Task =>
For the material that follows, return exactly the lines from the one with "İlçede şehit aileleri ve gazilere yönelik" through the one with "Soma Belediye Başkanı Sercan Okur, yaptığı", both ends included.

Supplied entries =>
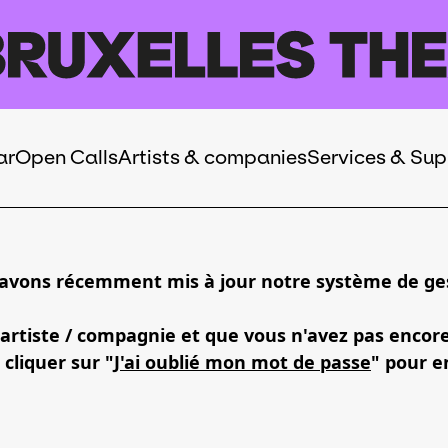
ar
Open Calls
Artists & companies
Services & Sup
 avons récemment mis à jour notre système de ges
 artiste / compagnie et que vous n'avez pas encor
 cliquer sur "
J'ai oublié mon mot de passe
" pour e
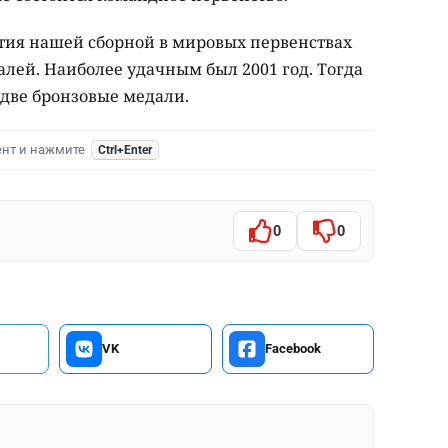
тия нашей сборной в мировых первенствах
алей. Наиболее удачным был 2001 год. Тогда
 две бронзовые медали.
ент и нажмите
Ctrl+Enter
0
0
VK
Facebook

---

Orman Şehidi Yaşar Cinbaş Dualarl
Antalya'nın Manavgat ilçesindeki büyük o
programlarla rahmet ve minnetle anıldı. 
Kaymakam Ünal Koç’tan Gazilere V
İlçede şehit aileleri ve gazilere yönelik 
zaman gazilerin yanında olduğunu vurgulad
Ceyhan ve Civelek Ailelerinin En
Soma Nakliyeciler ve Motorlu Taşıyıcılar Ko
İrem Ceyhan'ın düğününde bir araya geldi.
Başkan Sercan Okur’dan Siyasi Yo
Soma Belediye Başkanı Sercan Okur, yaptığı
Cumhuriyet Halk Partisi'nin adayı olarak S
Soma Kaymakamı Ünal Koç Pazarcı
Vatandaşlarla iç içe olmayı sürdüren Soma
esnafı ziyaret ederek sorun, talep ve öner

--

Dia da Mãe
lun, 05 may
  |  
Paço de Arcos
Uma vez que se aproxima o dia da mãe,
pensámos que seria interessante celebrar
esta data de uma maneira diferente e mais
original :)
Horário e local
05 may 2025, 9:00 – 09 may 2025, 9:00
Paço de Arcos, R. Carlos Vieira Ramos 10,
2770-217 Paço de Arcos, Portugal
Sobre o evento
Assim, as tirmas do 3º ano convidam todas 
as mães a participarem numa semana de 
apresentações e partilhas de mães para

Task output =>
İlçede şehit aileleri ve gazilere yönelik 
zaman gazilerin yanında olduğunu vurgulad
Ceyhan ve Civelek Ailelerinin En
Soma Nakliyeciler ve Motorlu Taşıyıcılar Ko
İrem Ceyhan'ın düğününde bir araya geldi.
Başkan Sercan Okur’dan Siyasi Yo
Soma Belediye Başkanı Sercan Okur, yaptığı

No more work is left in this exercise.